Long-tailed Tit

We had plans today to visit a friend of mine who recently moved to a new home near Cranham, about five miles north of Stroud. R. and C. had a new house built to their own specifications next to an ancient woodland and they asked me to come and photograph a particular feature of the house, which the designer wanted to illustrate an article in a magazine.

But as I feared R. rang this morning to say that he would have to postpone the visit, as the approach road to their house was as slippery as the 'Cresta Run', as he described it. I was looking forward to the challenge, s well as the chance to see them and their abode which I last saw when it was nearing completion.

So I set off with a camera out into the garden before walking to the cemetery and Daisybank to look for more sledgers in action. When I set off there was some weak sunshine just about breaking through the grey clouds, whilst snow fluttered slowly but steadily down.

I did manage to see an unusual, and unidentified, flock of birds, about twenty in all which landed on the big ash tree beyond the garden for a short while, before circling off and across the valley. I wondered whether they were displaced visitors who were sheltering here from harsh weather elsewhere.

A buzzard circled above me and was low enough for me to get the best pictures I've shot of one so far. I also had fun with a robin, who kept landing close by me as robins do when you are digging a garden in the spring or summertime.

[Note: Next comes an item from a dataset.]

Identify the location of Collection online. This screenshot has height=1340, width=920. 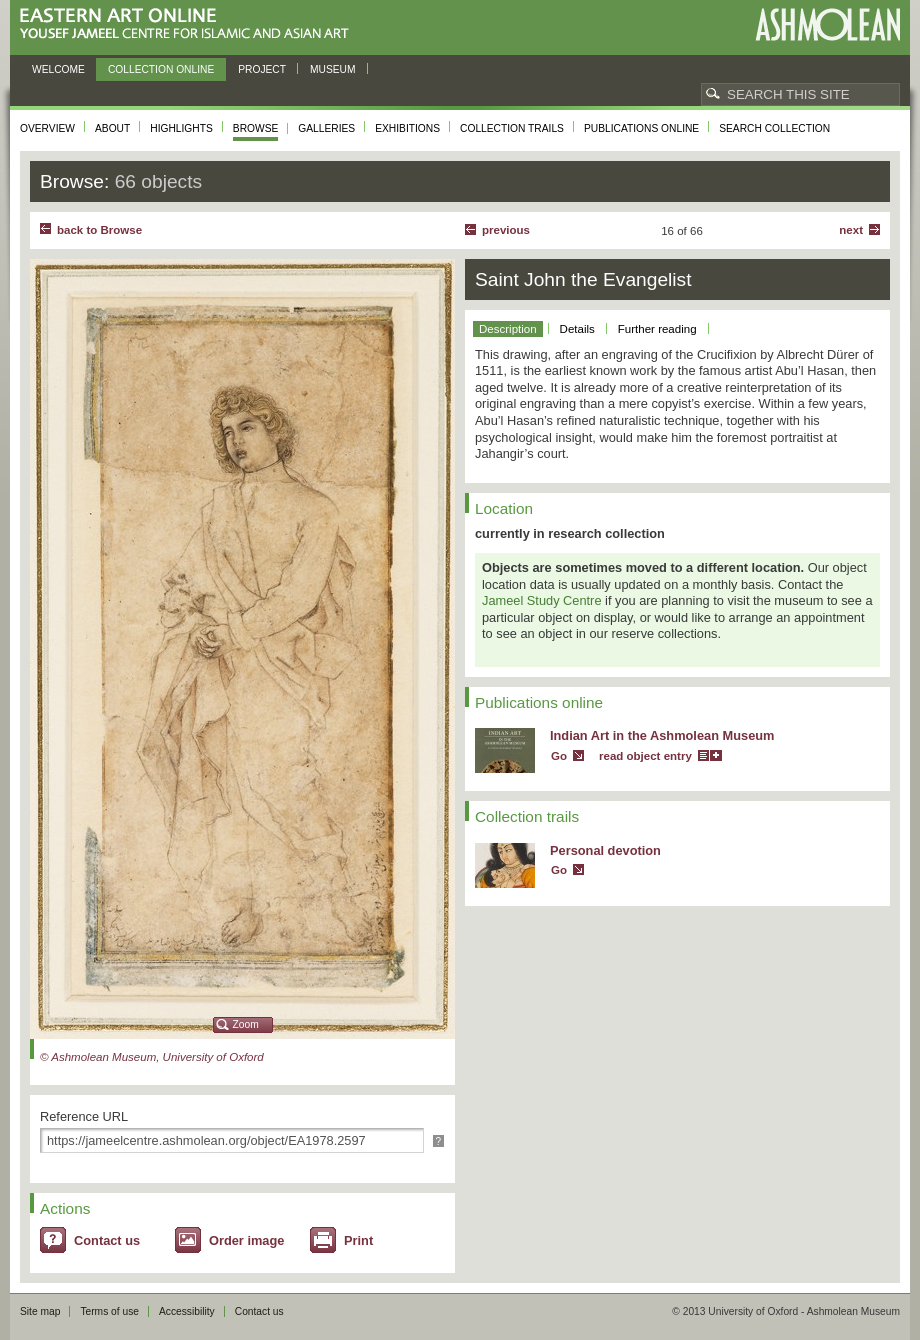
(161, 69).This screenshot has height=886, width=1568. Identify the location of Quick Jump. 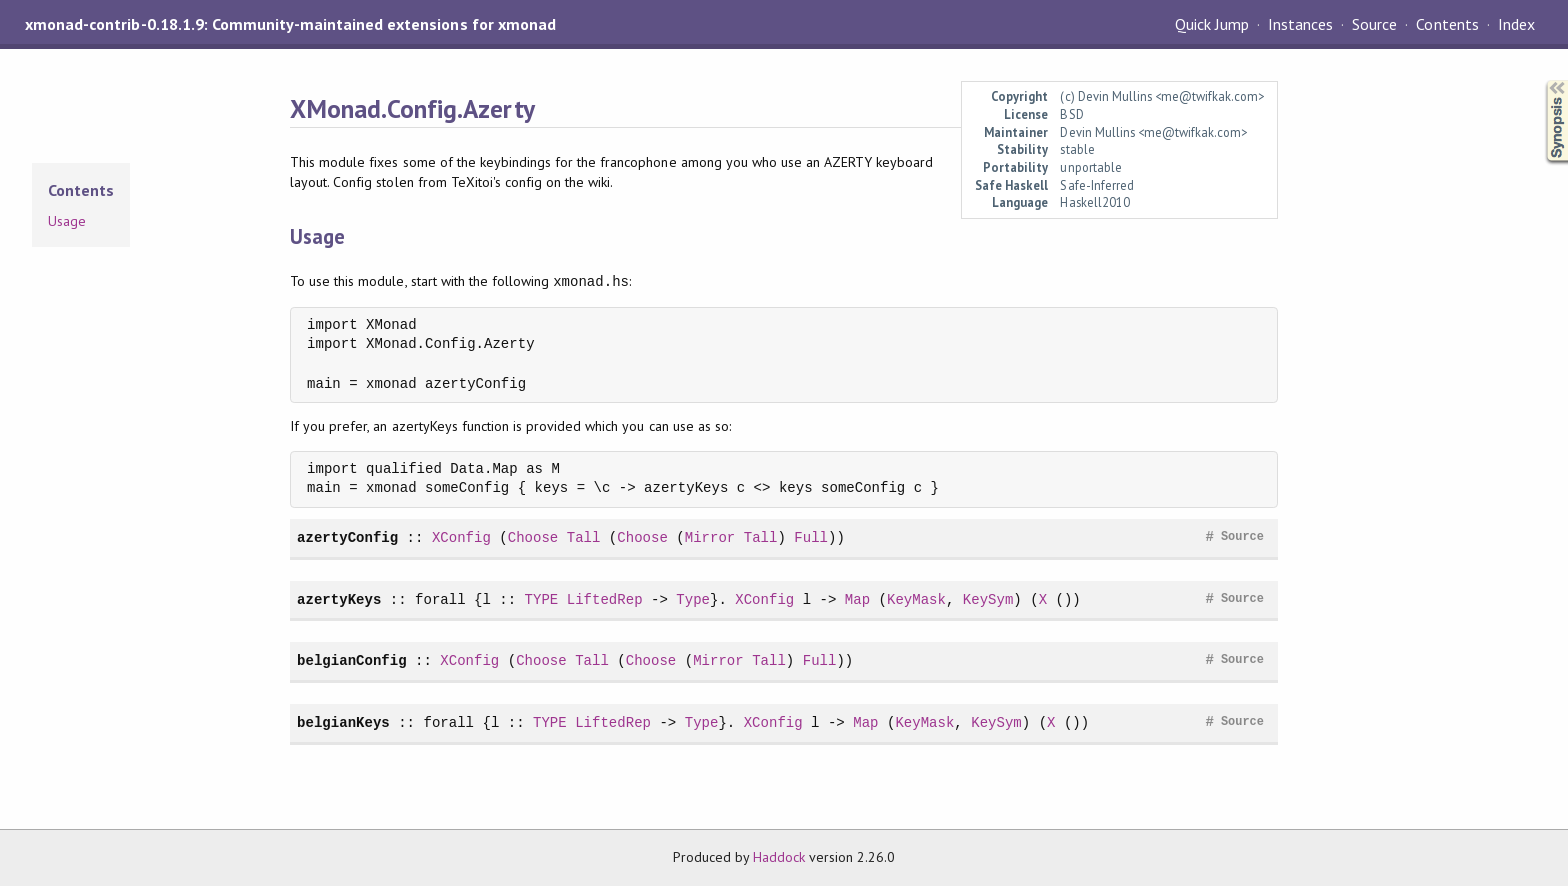
(1212, 24).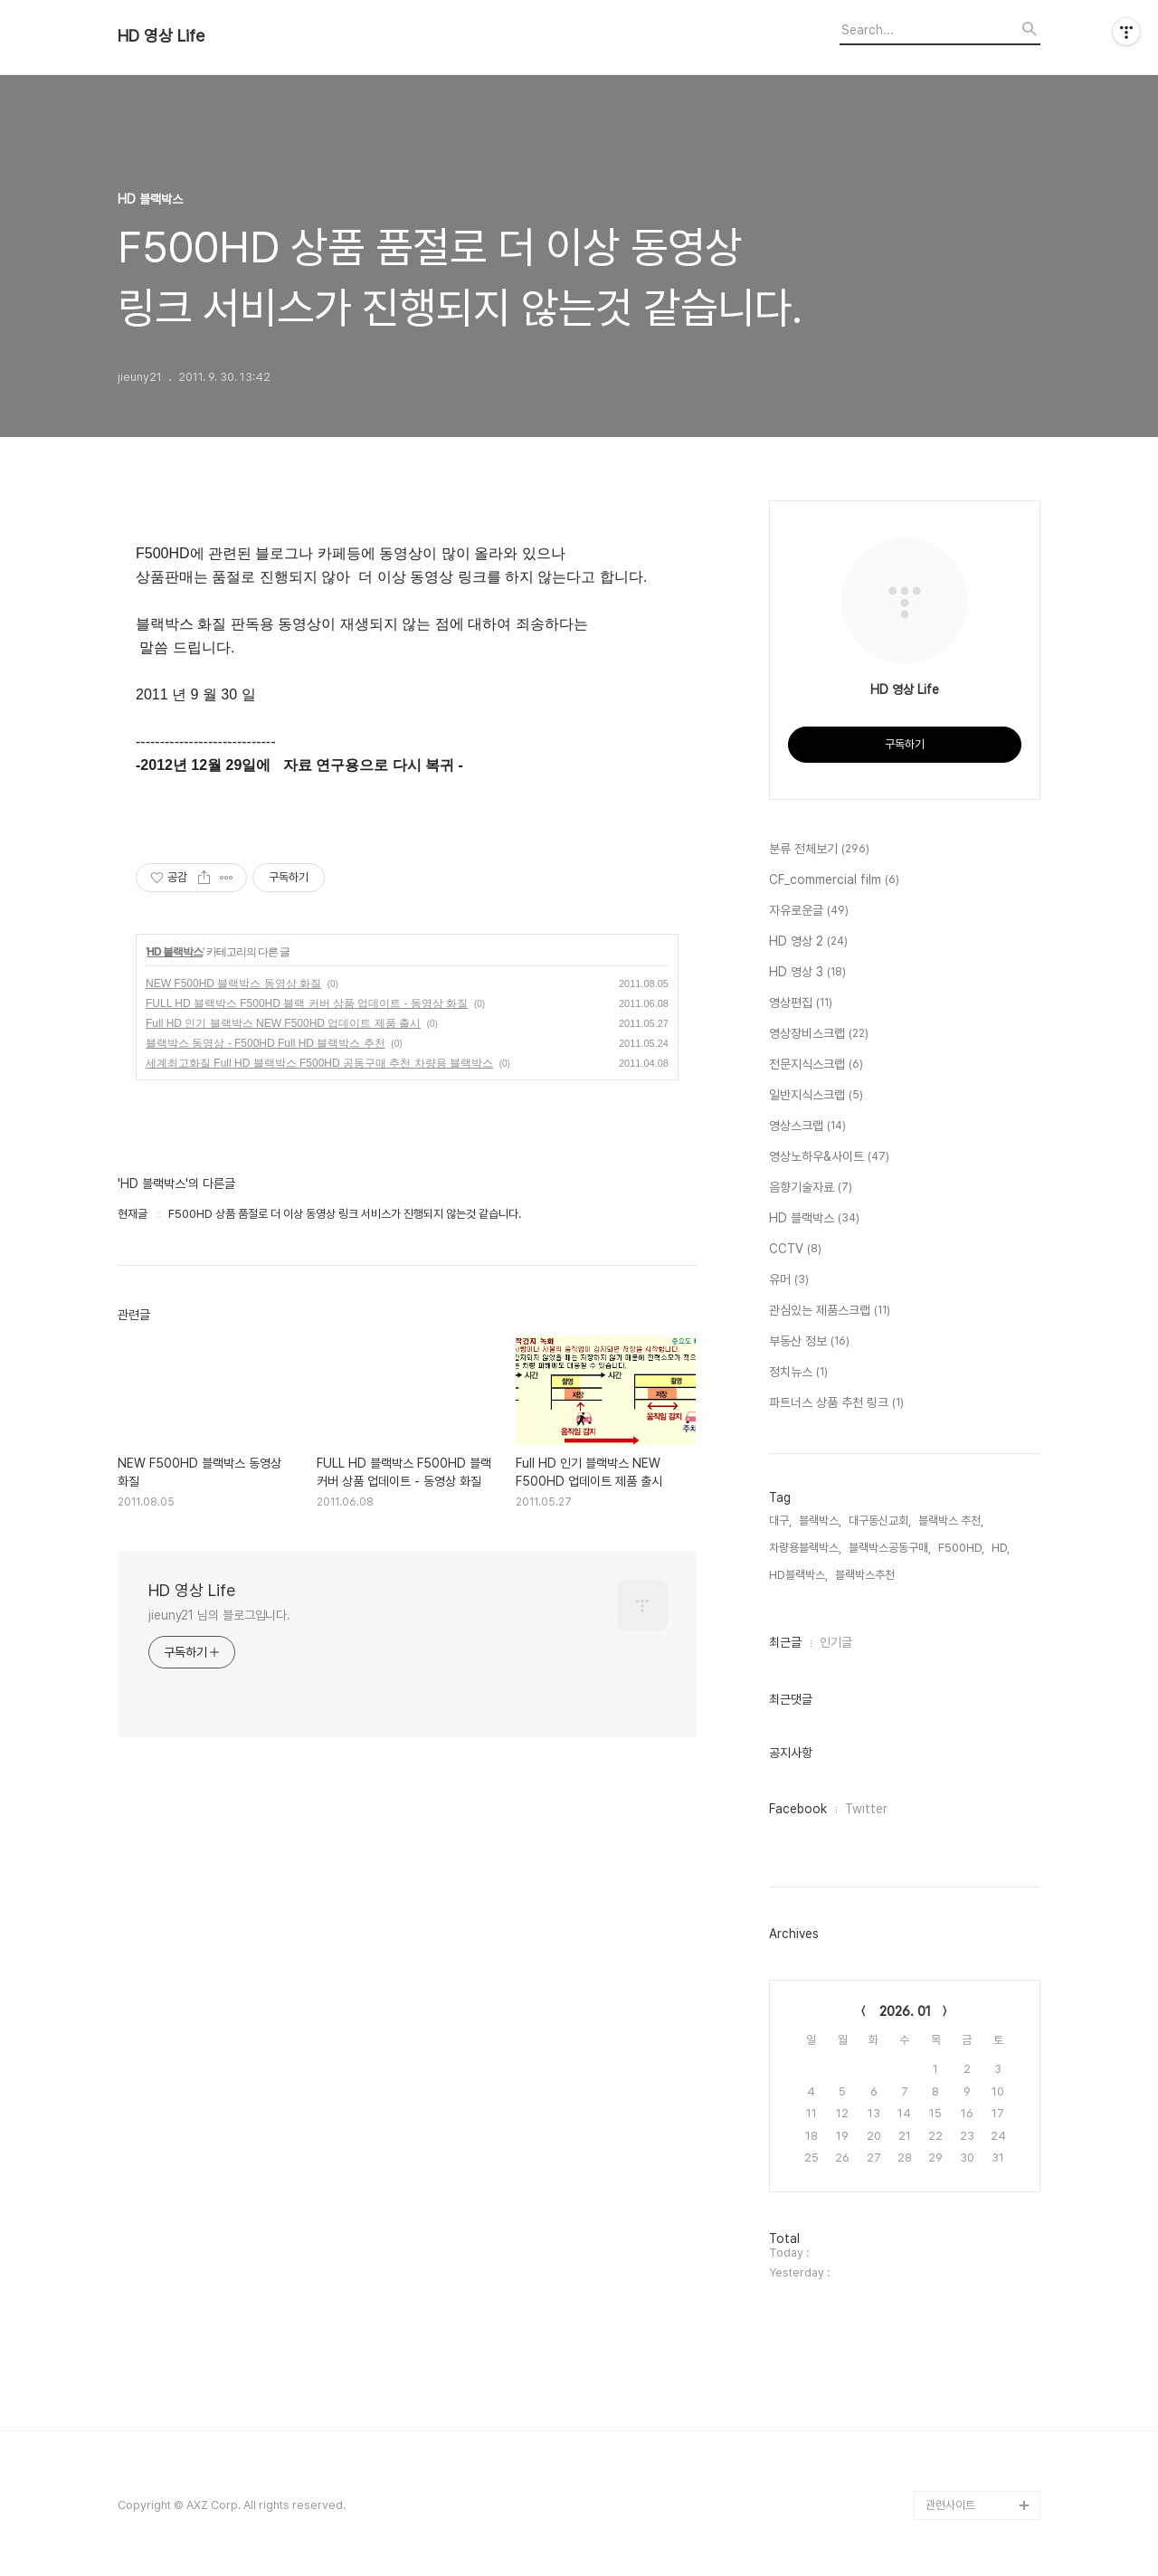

But I liked this particular Long-tailed Tit, which I noticed trying to get some food out of a what appeared to be a tiny shell. It had landed on this tangle of vines and clematis, perched in a rather ungainly manner, before it finally got the seed in its mouth, with only one foot gripping the branch. Going larger may help you to see it. I do find them enchanting and fun, especially when they are in their small flocks.